I have two Saguaro cactus’s around 25-30 feet tall. One has a patch of brownish yellow about 4 feet above ground level on the trunk which is approximately 1 foot by 2 foot in size. It is not oozing, but it is soft to the touch mostly the yellow areas. The other has black flaking callous condition running up the spiny sections of the cactus about 7 feet from the base and about a third of the circumference of the trunk Also not oozing. I am wondering if I can treat these with the bleach solution successfully and if so how often and for how long
The second plant with the dark scabs on the skin is probably nothing to worry about. That type of callusing forms on the trunks of saguaros with age and is often especially prevalent on the sunniest sides of the plant (south and west) facing the most afternoon heat and radiation, and it’s also found on older plants frequently on all sides of the trunk. Just age related scarring and cork formation.
The first plant with the brownish yellow patch might be of more concern but without seeing a photo it’s hard to know whether it is an issue or not. If it’s recently emerged (past few weeks) it might indicate the bacterial necrosis setting in and should be promptly treated as soon as you see tissue liquification and scooped out and sprayed as per my suggestions. Keep a close eye on it. Preemptive spraying isn’t necessarily a bad idea but unless you also clean out the wound first and get past the tough waxy epidermis of the trunk/skin, it likely won’t have much effect since the bacteria (if present) will remain behind the skin and continue their work. You’d have to expose them to the sun and air to dehydrate them and then treat with alcohol or chlorine as needed.

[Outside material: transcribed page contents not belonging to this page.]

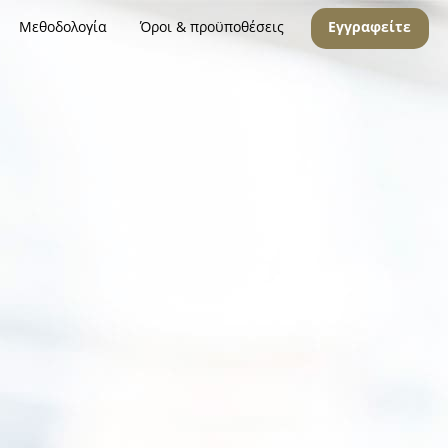
Μεθοδολογία
Όροι & προϋποθέσεις
Εγγραφείτε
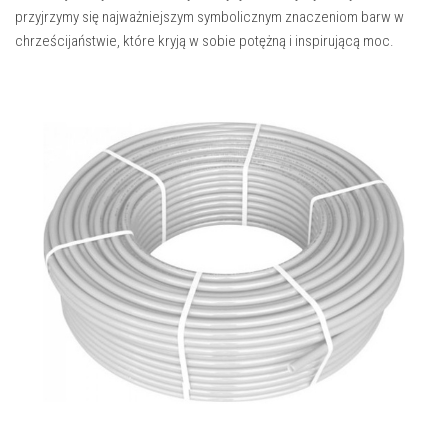
przyjrzymy się najważniejszym symbolicznym znaczeniom barw w
chrześcijaństwie, które kryją w sobie potężną i inspirującą moc.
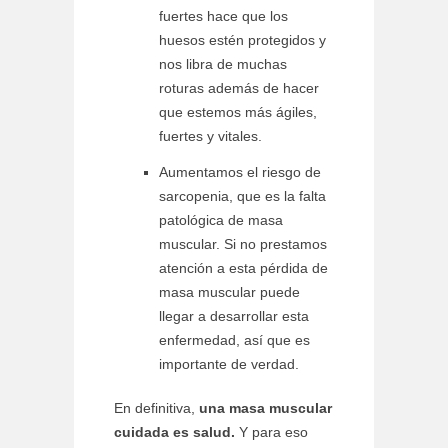
fuertes hace que los
huesos estén protegidos y
nos libra de muchas
roturas además de hacer
que estemos más ágiles,
fuertes y vitales.
Aumentamos el riesgo de
sarcopenia, que es la falta
patológica de masa
muscular. Si no prestamos
atención a esta pérdida de
masa muscular puede
llegar a desarrollar esta
enfermedad, así que es
importante de verdad.
En definitiva,
una masa muscular
cuidada es salud.
Y para eso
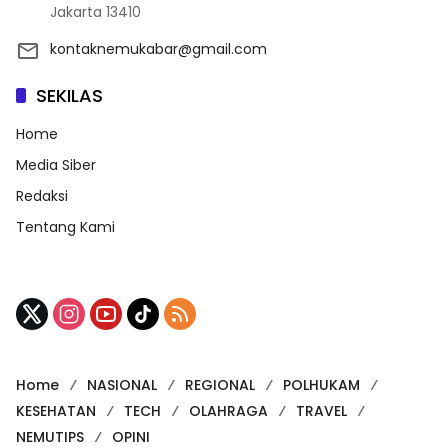
Jakarta 13410
kontaknemukabar@gmail.com
SEKILAS
Home
Media Siber
Redaksi
Tentang Kami
Home
NASIONAL
REGIONAL
POLHUKAM
KESEHATAN
TECH
OLAHRAGA
TRAVEL
NEMUTIPS
OPINI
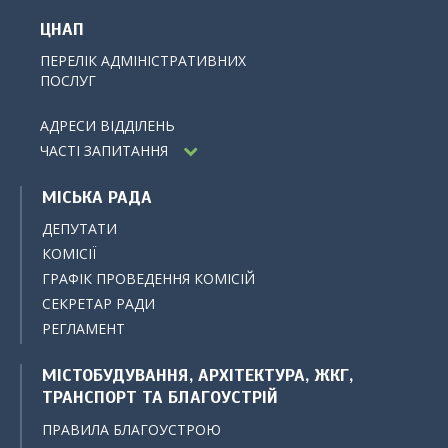
ЦНАП
ПЕРЕЛІК АДМІНІСТРАТИВНИХ
ПОСЛУГ
АДРЕСИ ВІДДІЛЕНЬ
ЧАСТІ ЗАПИТАННЯ
МІСЬКА РАДА
ДЕПУТАТИ
КОМІСІЇ
ГРАФІК ПРОВЕДЕННЯ КОМІСІЙ
СЕКРЕТАР РАДИ
РЕГЛАМЕНТ
МІСТОБУДУВАННЯ, АРХІТЕКТУРА, ЖКГ,
ТРАНСПОРТ ТА БЛАГОУСТРІЙ
ПРАВИЛА БЛАГОУСТРОЮ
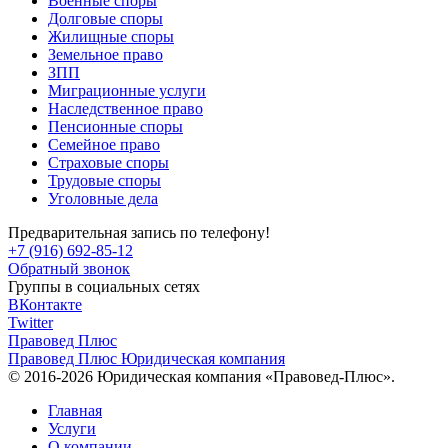
Военные споры
Долговые споры
Жилищные споры
Земельное право
ЗПП
Миграционные услуги
Наследственное право
Пенсионные споры
Семейное право
Страховые споры
Трудовые споры
Уголовные дела
Предварительная запись по телефону!
+7 (916) 692-85-12
Обратный звонок
Группы в социальных сетях
ВКонтакте
Twitter
Правовед Плюс
Правовед Плюс
Юридическая компания
© 2016-2026 Юридическая компания «Правовед-Плюс».
Главная
Услуги
О компании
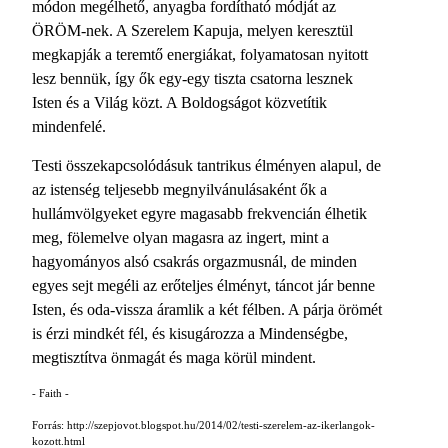
módon megélhető, anyagba fordítható módját az
ÖRÖM-nek. A Szerelem Kapuja, melyen keresztül
megkapják a teremtő energiákat, folyamatosan nyitott
lesz bennük, így ők egy-egy tiszta csatorna lesznek
Isten és a Világ közt. A Boldogságot közvetítik
mindenfelé.
Testi összekapcsolódásuk tantrikus élményen alapul, de
az istenség teljesebb megnyilvánulásaként ők a
hullámvölgyeket egyre magasabb frekvencián élhetik
meg, fölemelve olyan magasra az ingert, mint a
hagyományos alsó csakrás orgazmusnál, de minden
egyes sejt megéli az erőteljes élményt, táncot jár benne
Isten, és oda-vissza áramlik a két félben. A párja örömét
is érzi mindkét fél, és kisugározza a Mindenségbe,
megtisztítva önmagát és maga körül mindent.
- Faith -
Forrás: http://szepjovot.blogspot.hu/2014/02/testi-szerelem-az-ikerlangok-
kozott.html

But if the trunk patch is not actively rotting and there’s no ooze, it could be sunburn from this excessively hot summer of 2024. There might not even be any rot in which case it’s neither helpful nor harmful to spray, just unnecessary. I’d watch it regularly, as in every day or two, just to check for any major changes and in case the rot is obviously starting. Early detection is key. If you are observing and see no further changes then I don’t think there’s much else to do for now.
Thank you for your feedback. The damaged areas on both cactus are on the south and west sides. I will keep an eye on the brownish yellow patch. It would be really sad to lose any of these guys. Yours is the most thorough and informative I have found on the subject. Thanks again.